Easter Eggs The egg is the world's most popular secular symbol for Easter • In all cultures, the egg symbolizes the beginning of life or the universe. A Latin proverb says, "All life comes from an egg." Eggs were dyed and eaten during spring festivals in ancient Egypt, Persia, Greece and Rome and colored eggs were given as gifts to celebrate the coming of spring. These cultures regarded the egg as an emblem of the universe, the work of the supreme divinity.
Christians of the Near East adopted this tradition and the egg became a religious symbol – it represented the tomb from which Jesus broke forth. In medieval times, eggs often were colored red to symbolize the blood of Christ.
More than 1 billion Easter eggs are hunted in the United States each year in parks, back yards, and on the White House lawn.
Plastic Easter eggs made their debut in the early 1960s. More than 100 million plastic eggs are purchased for Easter. Chocolate or candy eggs emerged in the late 1800s.
Easter Bunny • The Easter bunny has its origins in pre-Christian fertility lore. Hares and rabbits served as symbols of new life in the spring season. It really is a hare – not a rabbit – that symbolizes Easter.

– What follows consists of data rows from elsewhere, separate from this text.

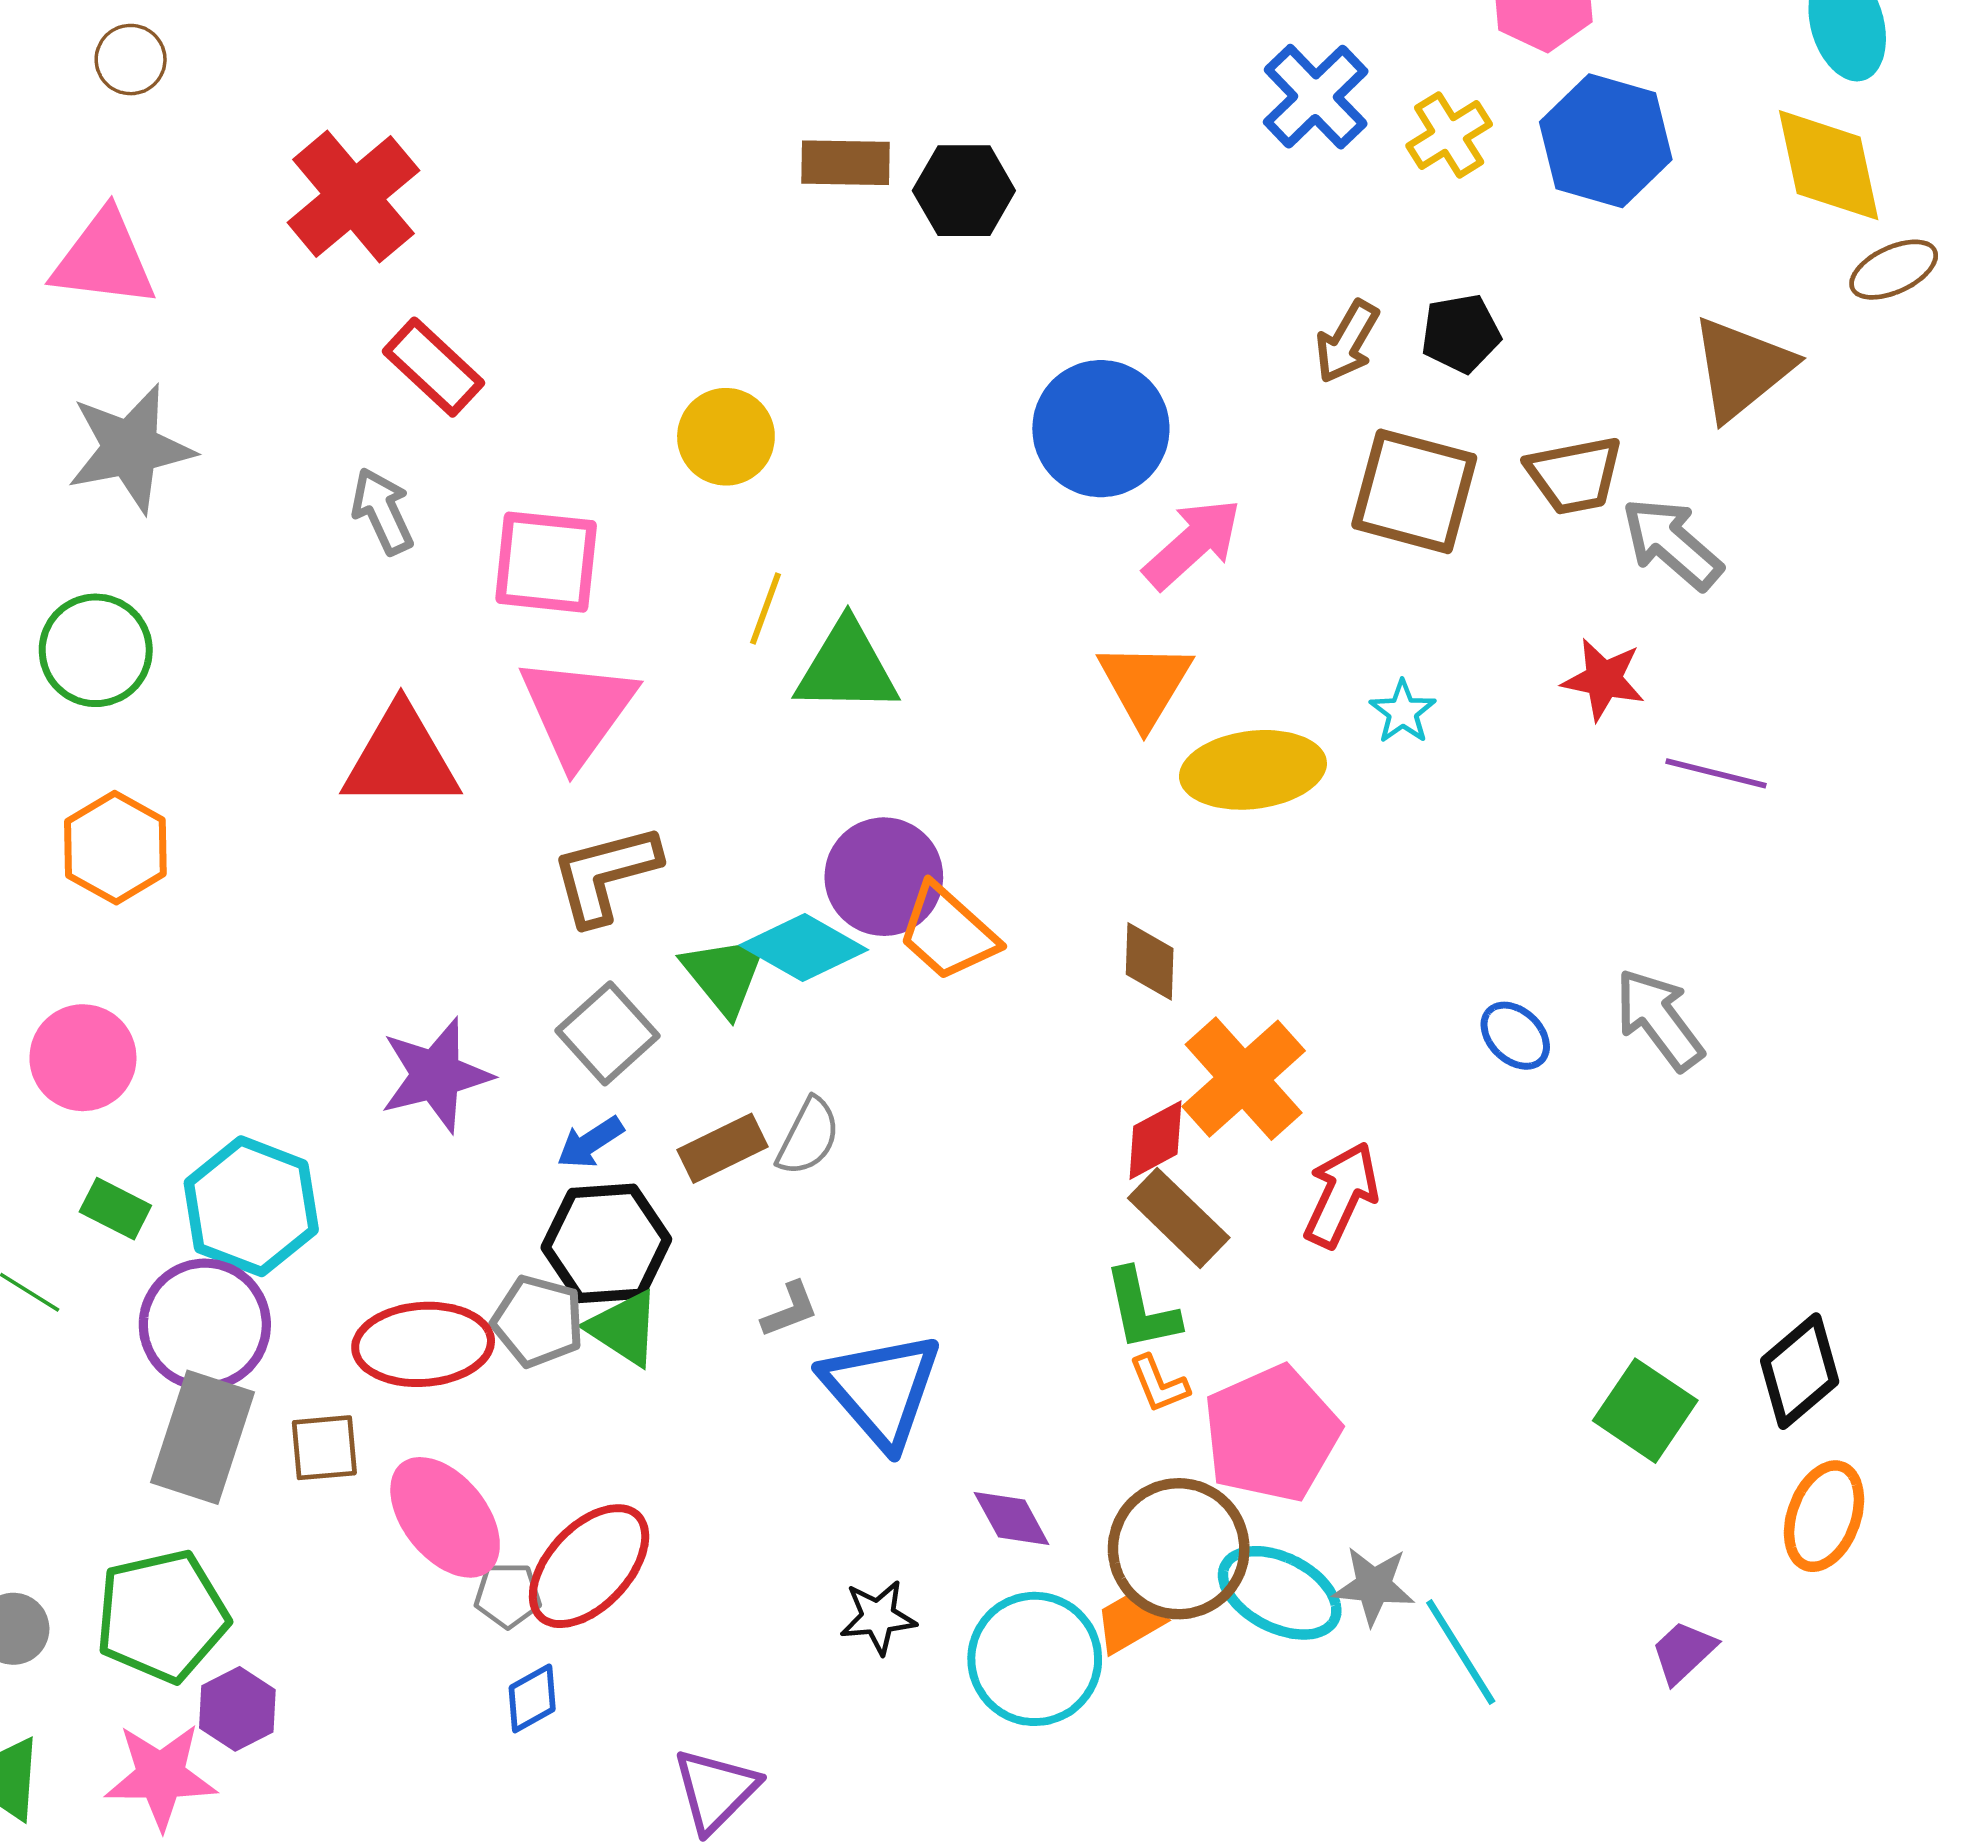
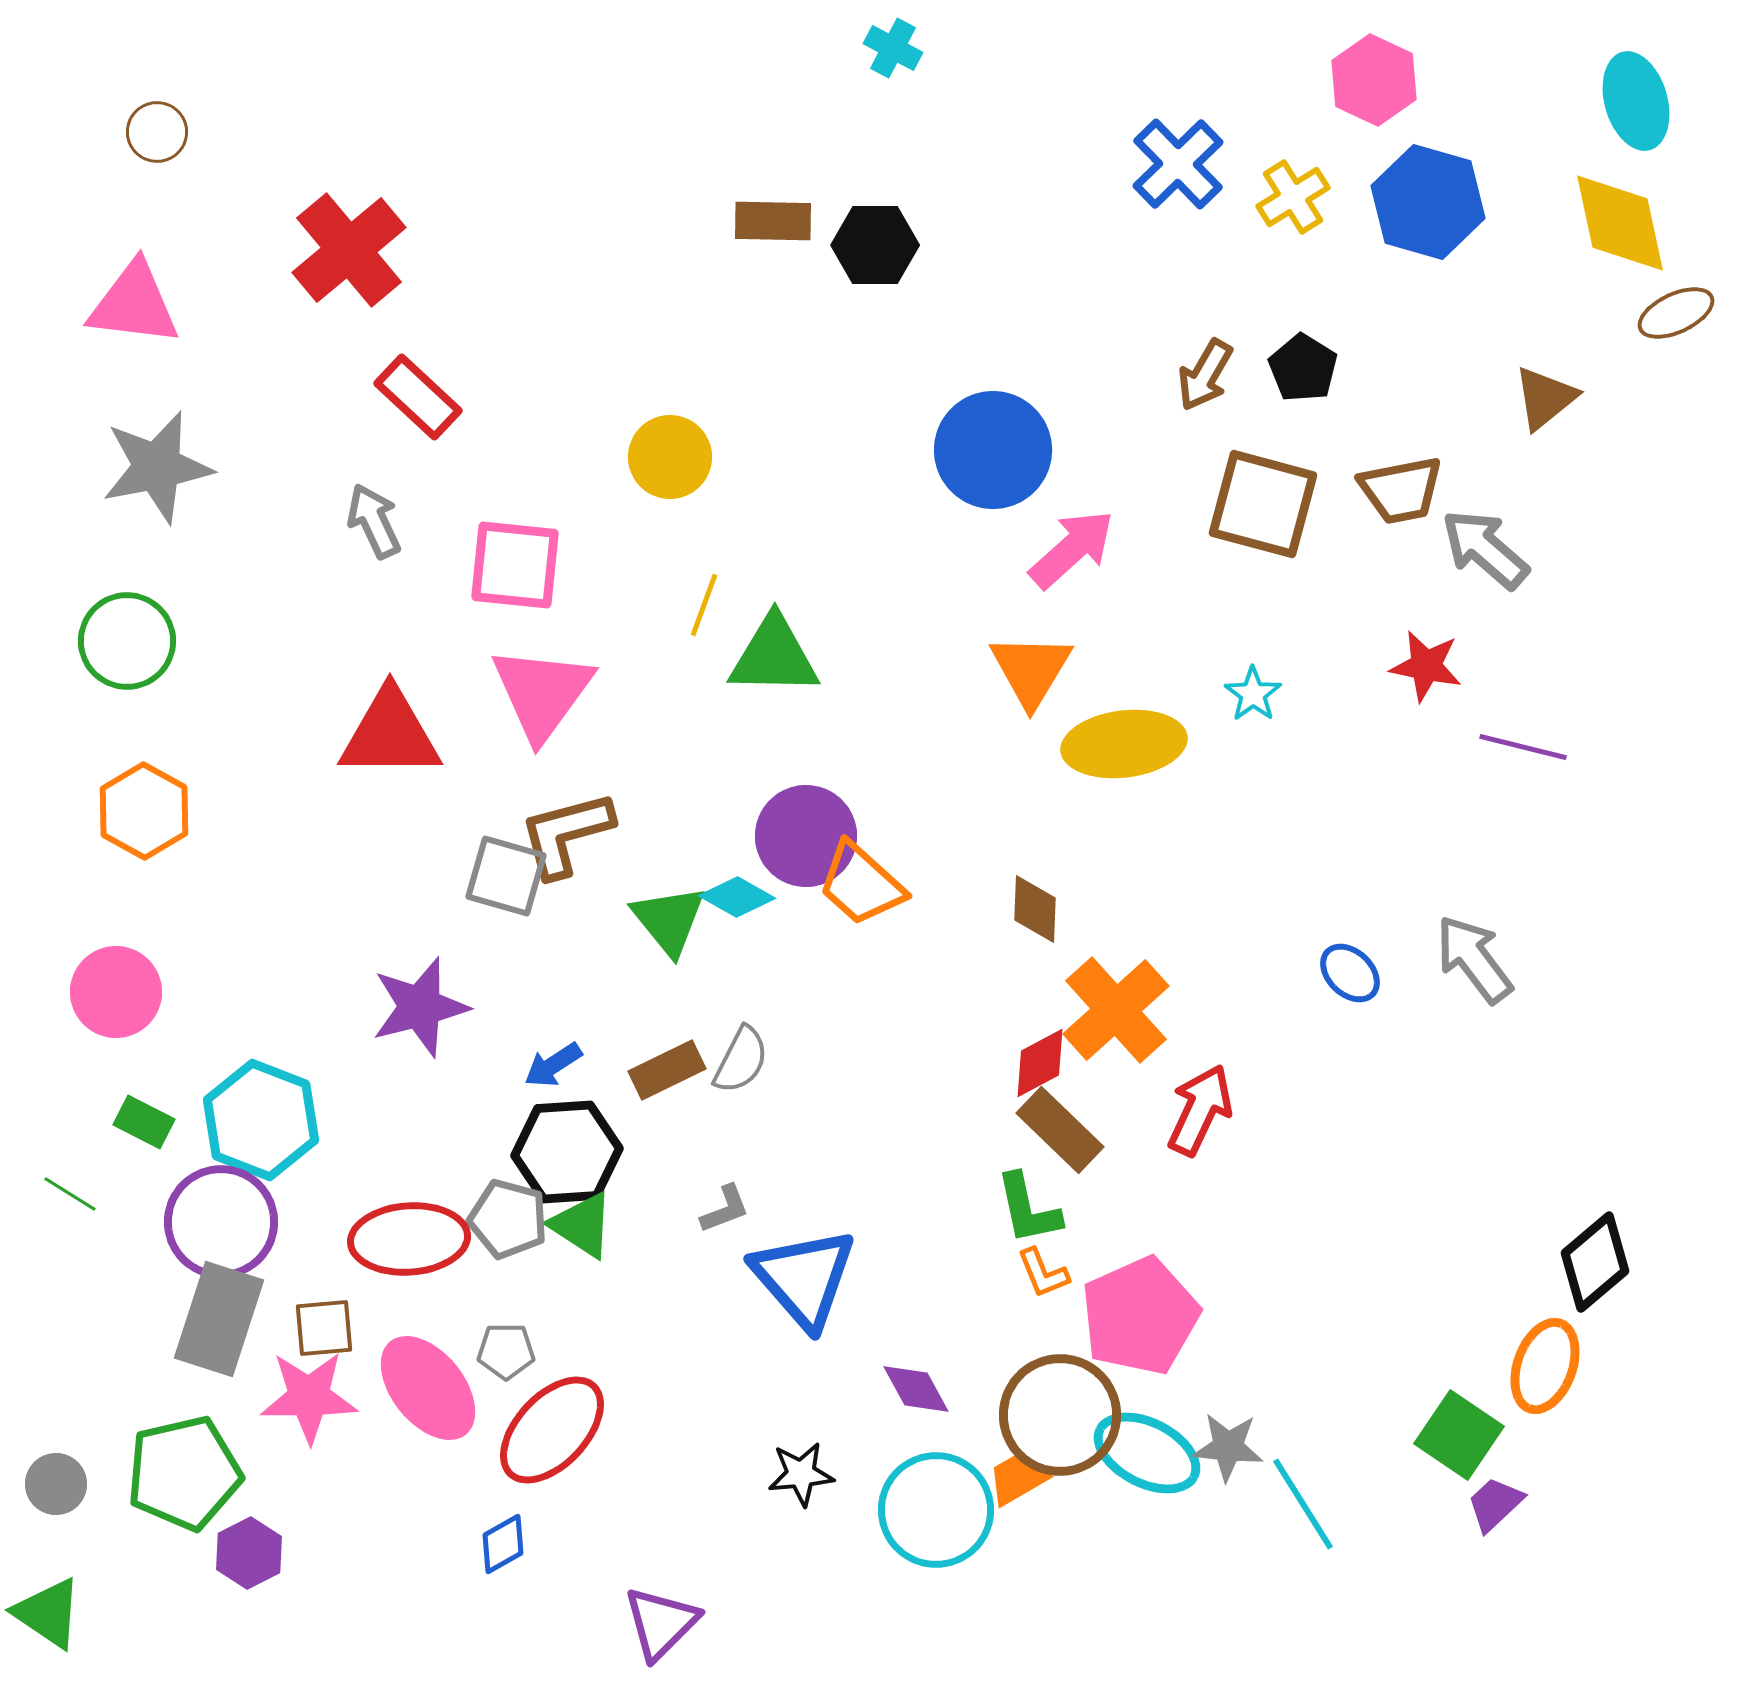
black pentagon: (1461, 333) -> (1303, 368), turned -30
brown triangle: (1742, 368) -> (1545, 398), size x0.7
cyan diamond: (804, 947) -> (737, 897), size x0.7
gray square: (608, 1033) -> (506, 876), moved, turned -32
green square: (1645, 1411) -> (1459, 1435), moved
orange ellipse: (1824, 1516) -> (1545, 1366), moved
gray pentagon: (508, 1595) -> (506, 1351), moved
pink star: (161, 1776) -> (309, 1397), moved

From antiquity hares have been a symbol for the moon, and the first full moon after the vernal equinox determines the date for Easter. Hares are born with their eyes open, while rabbits are born blind. The hare was thought never to blink or close its eyes, and it is a nocturnal creature, like the moon. The hare also carries its young a month before giving birth – like the changing moon erupting into fullness monthly.
According to one legend, the Easter bunny was originally a large, handsome bird belonging to the goddess Eostre. One day she magically changed her pet bird into a hare . Because the Easter bunny is still a bird at heart, he continues to build a straw nest and fill it with eggs.
Easter Lily • The lily is a symbol of purity because of its whiteness and delicacy of form. It also symbolizes innocence and the radiance of the Lord's risen life. It is called the Easter lily because the flowers bloom in early spring, around Easter time.
Hot Cross Buns • One of the oldest Good Friday customs is eating hot cross buns. These small sweet buns, marked with a cross of white icing, may have originated in pre-Christian times. Early Egyptians, Greeks and Romans marked their loaves of bread with symbols to honor their gods and goddesses. • Many superstitions grew out of this custom – a cross bun kept from one Good Friday to the next was thought to bring luck.• Another belief was that eating hot cross buns on Good Friday served to protect the home from fire.
In Europe during the Middle Ages, people in their new clothes would take a long walk after mass, which has evolved into the tradition of Easter Parades.
Persons participating in an Easter parade traditionally dress in new and fashionable clothing, particularly ladies' hats, and strive to impress others with their finery.
Thank you for your attention! Happy Easter!